BAGENALL, Nicholas (1629-1712), of Plas Newydd, Anglesey.

Published in The History of Parliament: the House of Commons 1660-1690, ed. B.D. Henning, 1983
Available from Boydell and Brewer

Constituency

Dates

Family and Education

b. 9 Aug. 1629, o.s. of Arthur Bagenall of Plas Newydd by Magdalen, da. and coh. of Sir Richard Trevor of Trevalun, Denb. m. (1) 8 Aug. 1671, Sidney (d.1684), da. of Roger Grosvenor of Eaton Hall, Cheshire, 3da. d.v.p.; (2) 11 Feb. 1686, Lady Anne Bruce, da. of Robert Bruce, 1st Earl of Ailesbury, 1s. d.v.p. 1da. suc. fa. 1643.1

Offices Held

Commr. for assessment, Anglesey 1647-8, Aug. 1660-80, Caern. Aug. 1660-3, 1664-80, Anglesey and Caern. 1689-90; j.p. Anglesey 1650-3, c.
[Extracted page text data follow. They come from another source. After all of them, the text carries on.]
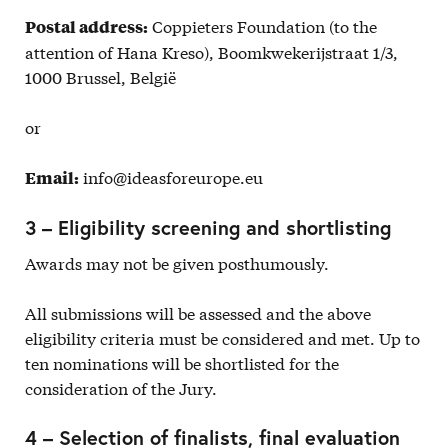
Coppieters Foundation (to the
Postal address:
attention of Hana Kreso), Boomkwekerijstraat 1/3,
1000 Brussel, België
or
info@ideasforeurope.eu
Email:
3 – Eligibility screening and shortlisting
Awards may not be given posthumously.
All submissions will be assessed and the above
eligibility criteria must be considered and met. Up to
ten nominations will be shortlisted for the
consideration of the Jury.
4 – Selection of finalists, final evaluation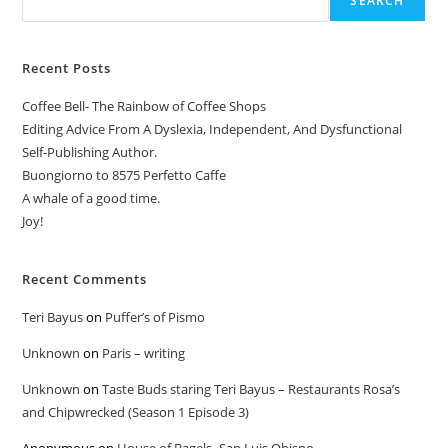
SEARCH
Recent Posts
Coffee Bell- The Rainbow of Coffee Shops
Editing Advice From A Dyslexia, Independent, And Dysfunctional
Self-Publishing Author.
Buongiorno to 8575 Perfetto Caffe
A whale of a good time.
Joy!
Recent Comments
Teri Bayus
on
Puffer’s of Pismo
Unknown
on
Paris – writing
Unknown
on
Taste Buds staring Teri Bayus – Restaurants Rosa’s
and Chipwrecked (Season 1 Episode 3)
June 1660-Apr. 1688, Oct. 1688-d., Caern. by 1701-d.; sheriff, Anglesey 1661-2, dep. lt. 1661-?80, 1689-d., commr. for loyal and indigent officers 1662, custos rot. 1689-90.2

FRS 1664.

Biography

Bagenall’s grandfather lent money to the last Welsh owner of Plas Newydd, eventually foreclosing on the mortgage and sitting for Anglesey in the 1586 Parliament. Bagenall was born at Bath, probably prematurely, for he was hastily baptized by the curate of the abbey in the absence of the vicar and the intended godparents. Nevertheless, he lived to be an octogenarian. During his minority his mother added to the property, which included workable deposits of lead, and when he came of age it was second in the island only to the Bulkeley estate. Bagenall has sometimes been confused with an Irish cousin, a Roman Catholic; but he was clearly a Protestant, being appointed to local office by the Long Parliament and the Rump. In 1655 he was arrested on a charge of plotting to surprise the garrison of Beaumaris; his confession implicated nobody but his cousin, Nicholas Bayly, and then only after a promise of pardon. In 1658 he was granted a pass to go to France.3

Bagenall succeeded in breaking the Bulkeley monopoly of the representation of Anglesey in 1661, but he was not an active Member, serving on only three committees in 18 years. He was added to the committees for restraining leather exports in 1662 and suppressing rogues and vagabonds in 1663, but thenceforward, until the last session of the Cavalier Parliament, his name only appears in the Journals when requesting leave, and he made no recorded speeches. On 14 Jan. 1667, he obtained a pass ‘overseas’. Nevertheless, in 1677 Shaftesbury classed him as ‘thrice worthy’. On 26 Oct. 1678 he was added to the committee to search the papers of the Roman Catholic lawyer Langhorne, but his interest in the Popish Plot was short-lived, for on 18 Dec. he defaulted on a call of the House. He probably never stood again; he was removed from the lieutenancy, and in 1684 obtained a licence to travel to France for six months for his health and private affairs. He evaded the lord president’s questions on the repeal of the Test Act and Penal Laws by pleading that he was ‘ill of the spleen to so high a degree that he could not come’, and was removed from local office. Presumably he welcomed the Revolution, after which he was appointed custos rotulorum. He died in 1712, leaving his estate to his cousin Edward Bayly, whose son Nicholas sat for Anglesey in several 18th century Parliaments as an independent Whig.4

Ref Volumes: 1660-1690

Author: A. M. Mimardière

Notes

  • 1. Bath Abbey (Harl. Soc. Reg. xxvii), 26; J. E. Griffith, Peds. of Anglesey and Caern. Fams. 57; W. M. Myddelton, Chirk Castle Accounts 1666-1753, 49; F. A. Blaydes, Gen. Beds. 4.
  • 2. CSP Dom. 1689-90, p. 27.
  • 3. Arch. Camb. xiv. 102-3; Cal. Wynn Pprs. 363; P. Bagenal, Vicissitudes of an Anglo-Irish Fam. 65; Thurloe, iii. 125, 128; CSP Dom. 1658-9, p. 581.
  • 4. CSP Dom. 1666-7, p. 453; 1684-5, p. 141; Arch. Camb. (ser. 3), xiv. 113.